De acordo com a publicação nacional, a ação decorre de fatiamento que ocorreu na investigação que estava no STF (Supremo Tribunal Federal) onde estão sendo cumpridos 11 mandados de prisão preventiva, 40 de busca e apreensão e 14 de condução coercitiva nos estados de São Paulo, do Paraná, Rio Grande do Sul, de Pernambuco e do Distrito Federal.

Também segundo a reportagem, a ação é conjunta da PF com o Ministério Público Federal e a Receita Federal do Brasil, que apura o pagamento de propina, proveniente de contratos de prestação de serviços de informática, na ordem de R$ 100 milhões, entre os anos de 2010 e 2015, a pessoas ligadas a funcionários públicos e agentes públicos ligados ao Ministério do Planejamento, Orçamento e Gestão – MPOG.

Há indícios, de acordo com a PF, de que o Ministério do Planejamento, Orçamento e Gestão direcionou a contratação de uma empresa de prestação de serviços de tecnologia e informática para a gestão do crédito consignado na folha de pagamento de funcionários públicos federais com bancos privados, interessados na concessão de crédito consignado.
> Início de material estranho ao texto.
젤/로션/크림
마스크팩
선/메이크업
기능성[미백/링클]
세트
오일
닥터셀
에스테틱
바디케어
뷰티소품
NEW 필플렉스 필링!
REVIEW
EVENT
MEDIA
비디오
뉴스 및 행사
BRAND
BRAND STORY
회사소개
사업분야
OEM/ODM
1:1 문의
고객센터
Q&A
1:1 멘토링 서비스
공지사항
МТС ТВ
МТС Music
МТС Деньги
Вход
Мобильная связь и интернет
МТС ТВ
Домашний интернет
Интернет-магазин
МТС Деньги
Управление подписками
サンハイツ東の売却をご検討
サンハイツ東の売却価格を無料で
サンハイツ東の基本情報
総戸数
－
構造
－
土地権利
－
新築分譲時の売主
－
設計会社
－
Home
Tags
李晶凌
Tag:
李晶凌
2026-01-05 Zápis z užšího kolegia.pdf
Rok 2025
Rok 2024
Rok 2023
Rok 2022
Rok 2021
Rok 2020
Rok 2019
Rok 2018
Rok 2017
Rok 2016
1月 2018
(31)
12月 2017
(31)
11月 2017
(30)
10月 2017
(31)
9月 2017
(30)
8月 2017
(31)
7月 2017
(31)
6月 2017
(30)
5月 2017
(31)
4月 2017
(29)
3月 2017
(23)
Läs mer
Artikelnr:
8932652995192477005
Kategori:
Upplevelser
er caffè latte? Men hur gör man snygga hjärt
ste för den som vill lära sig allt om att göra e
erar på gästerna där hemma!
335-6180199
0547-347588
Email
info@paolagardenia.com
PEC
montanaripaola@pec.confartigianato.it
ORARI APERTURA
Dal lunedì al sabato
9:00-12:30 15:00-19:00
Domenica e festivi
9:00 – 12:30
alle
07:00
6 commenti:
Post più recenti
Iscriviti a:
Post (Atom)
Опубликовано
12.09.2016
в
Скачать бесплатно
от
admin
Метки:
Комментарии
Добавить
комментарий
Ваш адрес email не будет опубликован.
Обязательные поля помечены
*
“Segundo apurou-se, 70% dos valores recebidos por essa empresa eram repassados a pessoas ligadas a funcionários públicos ou agentes públicos com influência no MPOG por meio de outros contratos – fictícios ou simulados”, afirma a PF em nota.

O inquérito policial foi instaurado em dezembro de 2015, após a decisão do Supremo Tribunal Federal para que a documentação arrecadada na 18ª fase da Lava Jato, conhecida como Pixuleco II, fosse encaminhada para investigação em São Paulo.
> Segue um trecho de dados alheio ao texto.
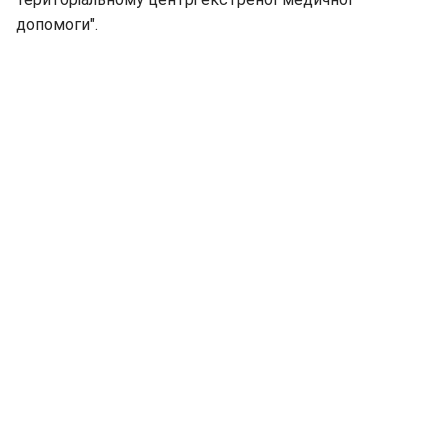
допомоги".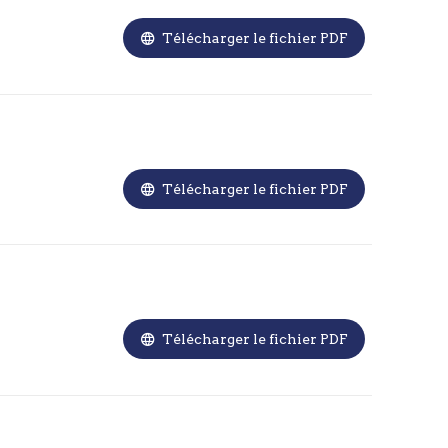

Télécharger le fichier PDF

Télécharger le fichier PDF

Télécharger le fichier PDF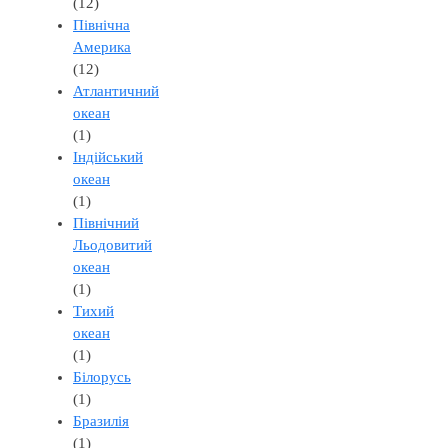
(12)
Північна
Америка
(12)
Атлантичний
океан
(1)
Індійський
океан
(1)
Північний
Льодовитий
океан
(1)
Тихий
океан
(1)
Білорусь
(1)
Бразилія
(1)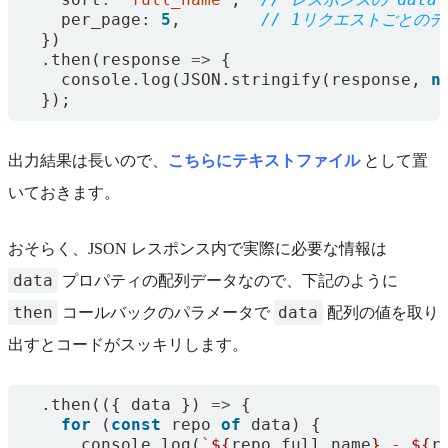
per_page
: 
5
,
})
.
then
(
response
=>
{
console
.
log
(
JSON
.
stringify
(
response
,
n
});
出力結果は長いので、
こちらにテキストファイル
として置
いておきます。
おそらく、JSON レスポンス内で実際に必要な情報は
data
プロパティの配列データなので、下記のように
then
data
コールバックのパラメータで
配列の値を取り
出すとコードがスッキリします。
.
then
(({
data
})
=>
{
for
(
const
repo
of
data
)
{
console
.
log
(
`
${
repo
.
full_name
}
 - 
${
r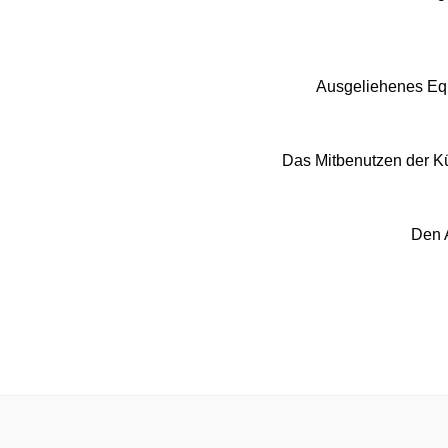
Ausgeliehenes Equ
Das Mitbenutzen der Kü
Den A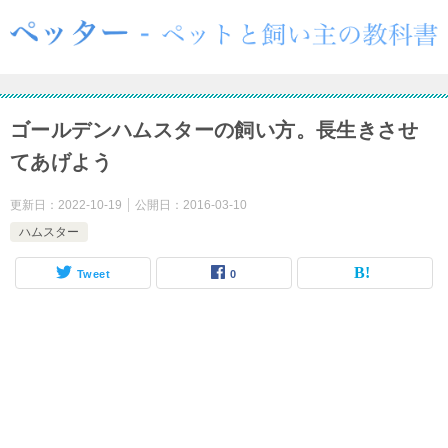
ゴールデンハムスターの飼い方。長生きさせ
てあげよう
更新日：
2022-10-19
公開日：
2016-03-10
ハムスター
Tweet
0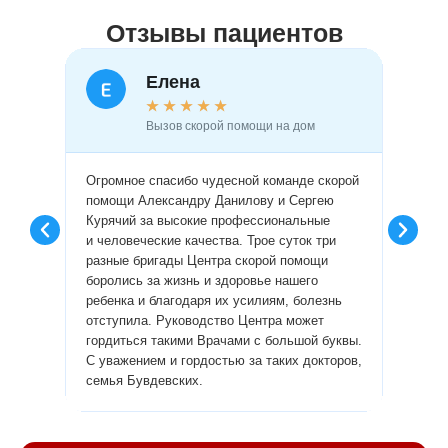
Отзывы пациентов
Елена
★
★
★
★
★
Вызов скорой помощи на дом
Огромное спасибо чудесной команде скорой
Огромн
помощи Александру Данилову и Сергею
врачам
Курячий за высокие профессиональные
профес
и человеческие качества. Трое суток три
пробле
разные бригады Центра скорой помощи
диагно
боролись за жизнь и здоровье нашего
сделал
ребенка и благодаря их усилиям, болезнь
лекарс
отступила. Руководство Центра может
провел
гордиться такими Врачами с большой буквы.
люди и
С уважением и гордостью за таких докторов,
Алла.
семья Бувдевских.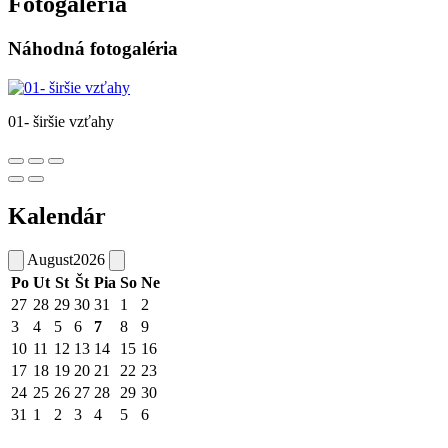
Fotogaléria
Náhodná fotogaléria
01- širšie vzťahy
Kalendár
August
2026
Po
Ut
St
Št
Pia
So
Ne
27
28
29
30
31
1
2
3
4
5
6
7
8
9
10
11
12
13
14
15
16
17
18
19
20
21
22
23
24
25
26
27
28
29
30
31
1
2
3
4
5
6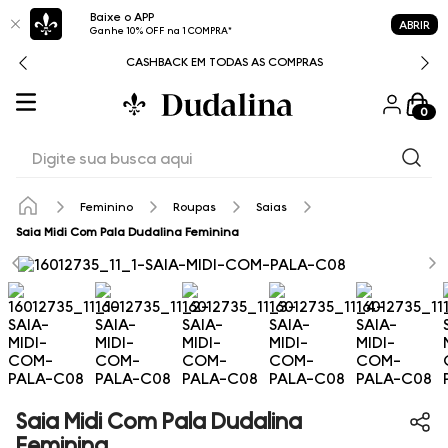
Baixe o APP
ABRIR
Ganhe 10% OFF na 1 COMPRA*
CASHBACK EM TODAS AS COMPRAS
0
Digite sua busca aqui
Feminino
Roupas
Saias
Saia Midi Com Pala Dudalina Feminina
Saia Midi Com Pala Dudalina
Feminina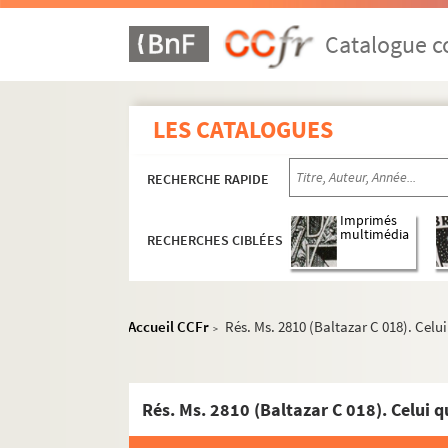
Catalogue co
LES CATALOGUES
RECHERCHE RAPIDE
Imprimés
multimédia
RECHERCHES CIBLÉES
Accueil CCFr
Rés. Ms. 2810 (Baltazar C 018). Celu
>
A - Documents sur Julius Baltazar
Rés. Ms. 2810 (Baltazar C 018). Celui 
B - Livres imprimés écrits ou ornés par Julius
Os investigados responderão, de acordo com suas ações, pelos crimes de tráfico de influência, corrupção ativa, corrupção passiva, lavagem de dinheiro e organização criminosa, com penas de 2 a 12 anos de prisão.

Os presos e o material apreendido serão encaminhados à sede da Polícia Federal em São Paulo. As pessoas conduzidas coercitivamente são ouvidas nas instalações da PF mais próximas dos locais em que forem encontradas.

Em maio deste ano, o ex-ministro, a senadora e o empresário Ernesto Kugler Rodrigues, de Curitiba foram denunciados pela Procuradoria-Geral da República. Paulo Bernardo e Gleisi foram denunciados por corrupção passiva e lavagem de dinheiro.

O inquérito policial concluiu que os dois receberam R$ 1 milhão de propina de contratos firmados entre empreiteiras e a Petrobrás. O valor foi utilizado para custear as despesas da eleição dela ao Senado em 2010.